It is important for any organization to be aware of its purpose or causes. But there is no longer a decisive time to re-examine the "raison dreete" than during the reduction and the financial retention. And what kind of organization can better philosophically question its existence than universities based on critical thoughts (and even the discipline of philosophy) – I'm sorry I'm biased and I've studied my master's degree!) And I may be raising my bias to the importance of the question or its central significance.
What is the university?
Is this knowledge generated?
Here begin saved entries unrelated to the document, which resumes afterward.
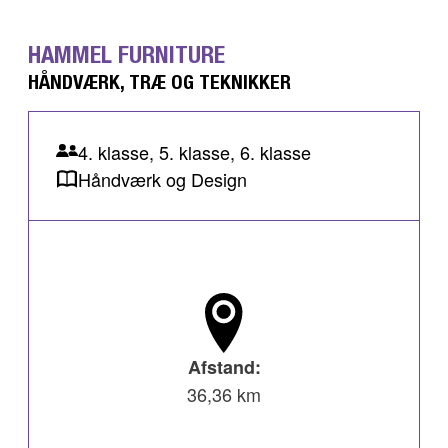
HAMMEL FURNITURE
HÅNDVÆRK, TRÆ OG TEKNIKKER
4. klasse, 5. klasse, 6. klasse
Håndværk og Design
Afstand:
36,36 km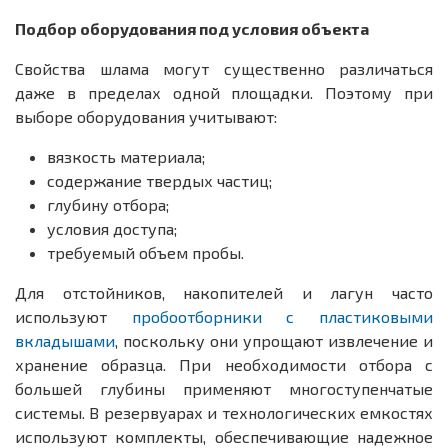
Подбор оборудования под условия объекта
Свойства шлама могут существенно различаться
даже в пределах одной площадки. Поэтому при
выборе оборудования учитывают:
вязкость материала;
содержание твердых частиц;
глубину отбора;
условия доступа;
требуемый объем пробы.
Для отстойников, накопителей и лагун часто
используют
пробоотборники с пластиковыми
вкладышами
, поскольку они упрощают извлечение и
хранение образца. При необходимости отбора с
большей глубины применяют многоступенчатые
системы. В резервуарах и технологических емкостях
используют комплекты, обеспечивающие надежное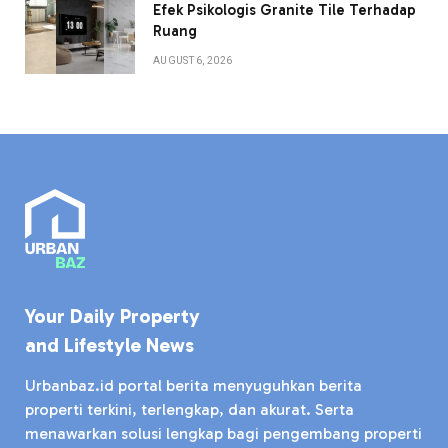
Efek Psikologis Granite Tile Terhadap
Ruang
AUGUST 6, 2026
Your Daily Property
and Lifestyle News
Urbanbaz.id portal berita menyuguhkan berita
properti terkini, terlengkap, dan akurat. Serta
menawarkan solusi lengkap bagi pengembang properti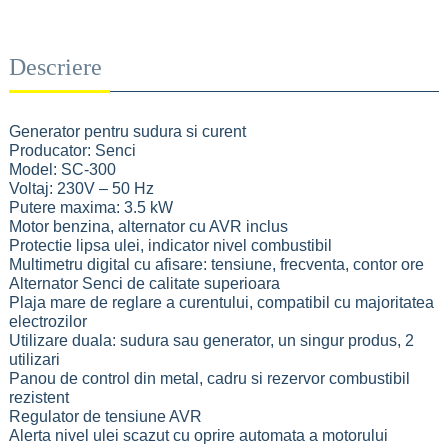
Descriere
Generator pentru sudura si curent
Producator: Senci
Model: SC-300
Voltaj: 230V – 50 Hz
Putere maxima: 3.5 kW
Motor benzina, alternator cu AVR inclus
Protectie lipsa ulei, indicator nivel combustibil
Multimetru digital cu afisare: tensiune, frecventa, contor ore
Alternator Senci de calitate superioara
Plaja mare de reglare a curentului, compatibil cu majoritatea
electrozilor
Utilizare duala: sudura sau generator, un singur produs, 2
utilizari
Panou de control din metal, cadru si rezervor combustibil
rezistent
Regulator de tensiune AVR
Alerta nivel ulei scazut cu oprire automata a motorului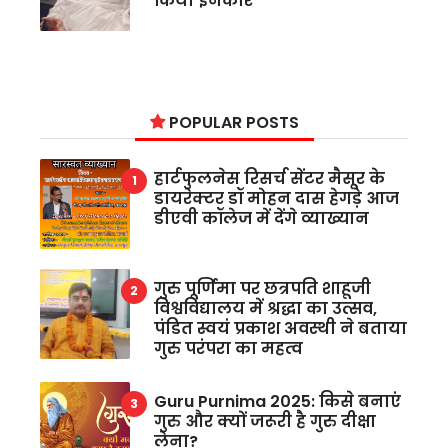
किया इनकार
POPULAR POSTS
हार्टफुलनेस रिसर्च सेंटर मैसूर के
डायरेक्टर डॉ मोहन दास हेगड़े आज
डीएवी कॉलेज में देंगे व्याख्यान
गुरु पूर्णिमा पर छत्रपति शाहूजी
विश्वविद्यालय में श्रद्धा का उत्सव,
पंडित स्वयं प्रकाश अवस्थी ने बताया
गुरु परंपरा का महत्व
Guru Purnima 2025: किसे बनाएं
गुरु और क्यों जरूरी है गुरु दीक्षा
लेना?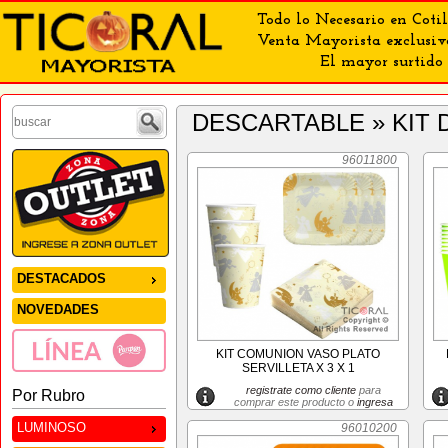
Todo lo Necesario en Cotil
Venta Mayorista exclusiv
El mayor surtido 
DESCARTABLE » KIT
96011800
DESTACADOS
NOVEDADES
KIT COMUNION VASO PLATO
SERVILLETA X 3 X 1
registrate como cliente
para
Por Rubro
comprar este producto o
ingresa
LUMINOSO
96010200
But research is also taking place in the private sector, albeit less transparently – but the expert review system also causes fire.
Did " Learn" teach students and "experts"? But MIT places the curriculum online free of charge – so why pay an increasing tuition fee? And what's the value of a piece of paper that says you knew something when you forgot about 10 years or did I replace the information with more current information?
The fact that graduates " get work" as many universities claim in their promotional material? It is assumed that the glass ceiling on earnings will be reduced to a lesser degree, but to increase access to education to distinguish themselves from "competition", students must take second or third grade – first grade is often insufficient.
Do universities have an impact on the economy and the community? But industry is undoubtedly the same, but unreasonably this is a certain one-way argument, as the other nourishes the other. "Freedom of expression" (19459007), but not widely used in the United Kingdom, where both students and staff feel that hard questions are handled without difficulty? I think most people would agree that this is a bit idealistic.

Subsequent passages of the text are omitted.